There is little to show yet on the core demands.
Prayuth has dismissed calls to stand down, discussion on the constitution will only proceed on the government’s terms and the Royal Palace is ramping up a PR campaign rather than entertaining any possibility of change.
“The protests are weakening,” Warong Dechgitvigrom, 59, of royalist group Thai Pakdee told Reuters. “The government can just let the movement die on its own.”
The royalists are behind a surge of lese majeste charges against protest leaders – with a coordinated effort described by Warong to bring complaints to police on charges that can lead to up to 15 years in prison.
Anyone can bring such a royal insult complaint. Grounds have included everything from using the king’s own words disrespectfully to dressing in clothes that parody the royals.
At least 35 activists now face lese majeste charges – many of them multiple charges, according to data from Thai Lawyers for Human Rights: Parit alone faces eight.
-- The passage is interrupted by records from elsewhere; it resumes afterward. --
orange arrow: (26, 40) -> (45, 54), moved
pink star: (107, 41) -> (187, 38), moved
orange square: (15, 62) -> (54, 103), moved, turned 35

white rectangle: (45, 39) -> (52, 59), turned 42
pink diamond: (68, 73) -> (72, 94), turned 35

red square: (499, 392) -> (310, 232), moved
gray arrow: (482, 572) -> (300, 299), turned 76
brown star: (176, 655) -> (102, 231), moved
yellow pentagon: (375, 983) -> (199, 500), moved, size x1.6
Total charges against all activists now number in the hundreds including those for sedition, computer crimes, illegal assembly and flouting coronavirus restrictions.
“It can drain a lot of time, resources, and energy,” said Free Youth’s Tattep ‘Ford’ Ruangprapaikitseree, 23, who faces six charges, including lese majeste and sedition. “It would be a lie if I said I didn’t lose heart sometimes.”
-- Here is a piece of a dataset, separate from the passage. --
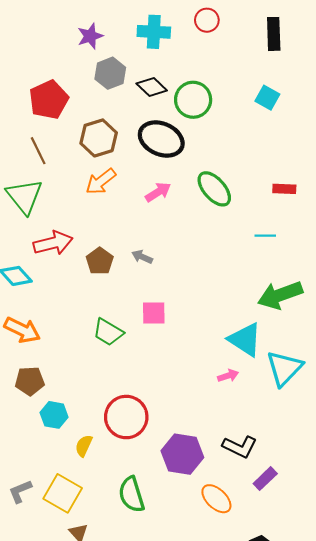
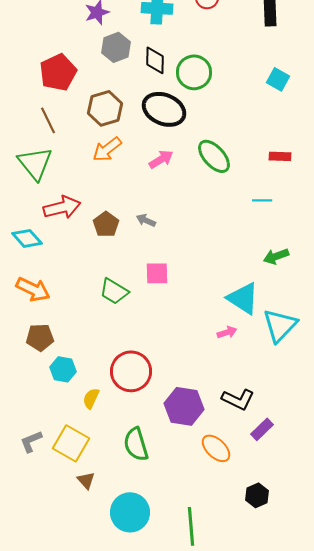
black diamond: (152, 87) -> (155, 60), turned 48
cyan square: (267, 98) -> (278, 79), moved
green arrow: (280, 295) -> (276, 256), size x0.6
Like other prominent protesters, he is not currently detained, but is under police investigation to see if there is enough evidence for trial.
PROTESTS IN PANDEMIC
Thailand currently faces a new outbreak of coronavirus, with hundreds of cases reported among migrant seafood workers – a discouragement to mass gatherings if not the full lockdown the country went through early in 2020.
“We fought during the pandemic and did it without spreading the virus,” said Parit. “We can do more online.”
As in Hong Kong, online mobilisation has been a hallmark of Thailand’s youth-driven demonstrations.
Demonstrating enough support to force change in the real world, however, is a bigger challenge. Provincial elections on Dec. 20 largely returned establishment politicians despite being contested for the first time by a movement with youth support.
And the Royal Palace’s fightback is growing.
King Vajiralongkorn, 68, has begun an intensive public relations counter-offensive with Queen Suthida, 42, as a driving force in the campaign at visits around Thailand.
Also joining lavish public events have been the king’s daughters and his 35-year-old royal consort, Sineenat Wongvajirapakdi.
Sometimes spoken to the crowds, sometimes signed on royal pictures, the mantra is one of national unity under the monarchy – whose power and prestige were strengthened during the seven-decade reign of the monarch’s late father King Bhumibol Adulyadej.
“The monarchy and the people are inseparable,” the king told crowds at one recent stop.
And while the numbers have rarely been as big as the tens of thousands who have joined the protests, the appearances play every night on the royal television news that remains popular with older Thais.
“This has won them many hearts and minds,” said Termsak Chalermpalanupap, a visiting fellow with Singapore’s ISEAS–Yusof Ishak Institute.
Having been absent in Europe for most of 2020, the king’s return to Thailand in October marked the start of an intense round of appearances. A Reuters tally showed over 40 events, including more than a dozen at which the king spoke individually to members of the public – previously unheard of.
For protesters that is also a sign that they are having an impact and need to keep going even if it takes years.
“You think the government hasn’t responded, but it has,” said Arnon, the rights lawyer. “The king making unusual trips is a response. The government using the law to suppress or silence expressions is a response.”
“Fire has caught. It will keep burning,” he said.